**Task instructions:**
Provide the number of lines in the material below that include the word "screenshot", without any accompanying text.

========================================

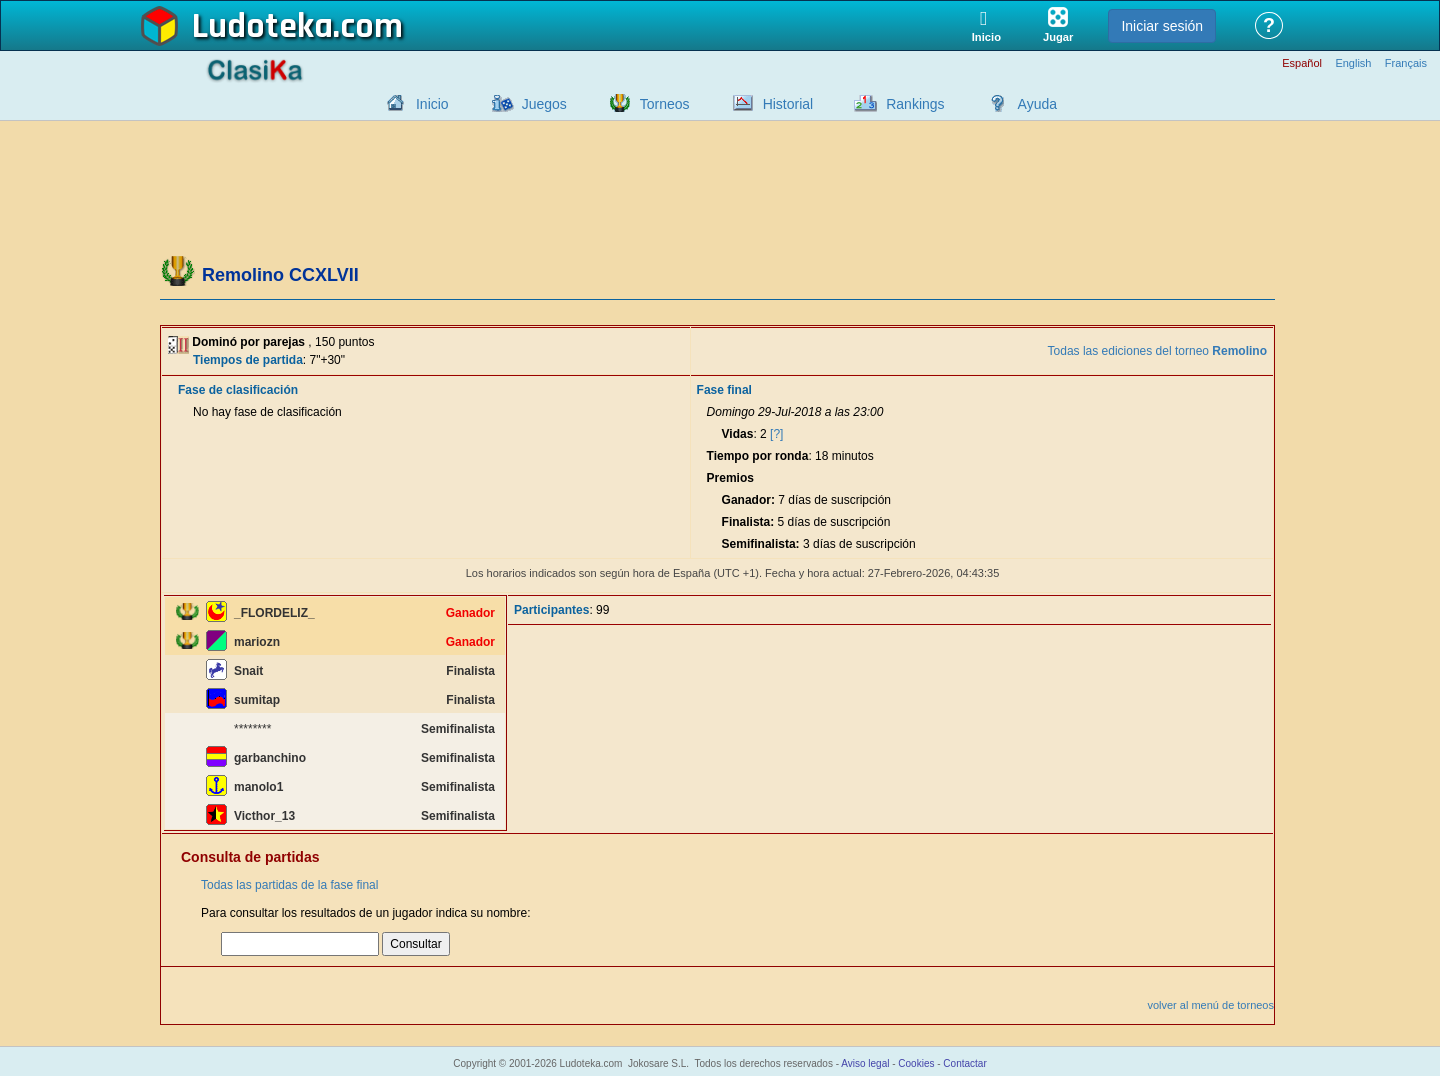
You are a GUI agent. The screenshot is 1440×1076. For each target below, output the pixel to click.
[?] (776, 434)
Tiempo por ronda (758, 456)
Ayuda (1037, 104)
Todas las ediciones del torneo (1157, 351)
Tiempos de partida (248, 360)
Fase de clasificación (238, 390)
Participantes (551, 610)
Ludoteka (262, 27)
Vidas (738, 434)
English (1353, 63)
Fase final (724, 390)
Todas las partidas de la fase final (289, 885)
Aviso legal (865, 1063)
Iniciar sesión (1162, 26)
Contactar (964, 1063)
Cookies (916, 1063)
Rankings (915, 104)
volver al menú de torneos (1210, 1005)
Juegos (544, 104)
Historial (788, 104)
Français (1406, 63)
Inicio (432, 104)
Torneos (665, 104)
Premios (730, 478)
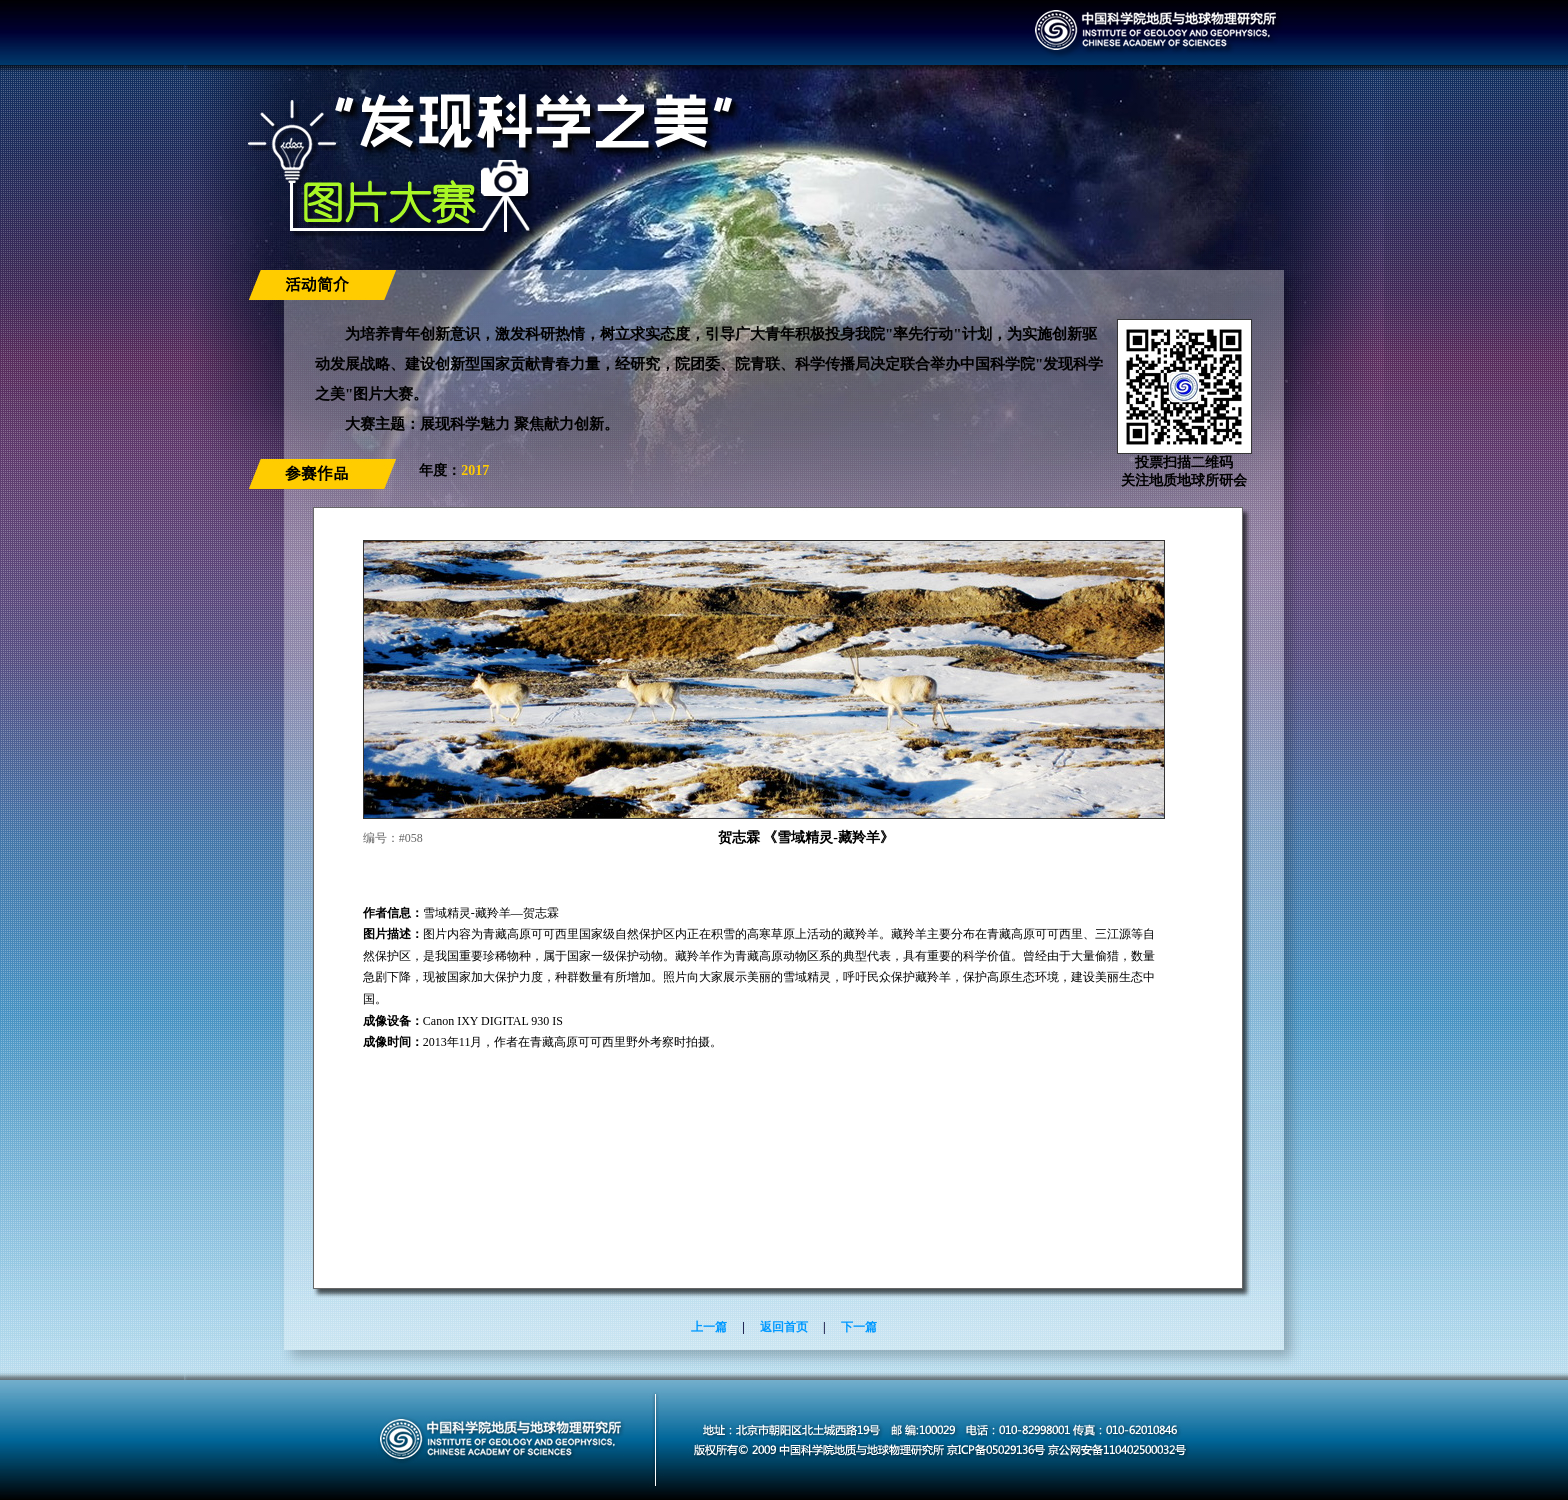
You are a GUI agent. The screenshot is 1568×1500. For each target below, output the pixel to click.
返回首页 (784, 1327)
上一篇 (709, 1327)
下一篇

========================================

**Solution for this problem:**
2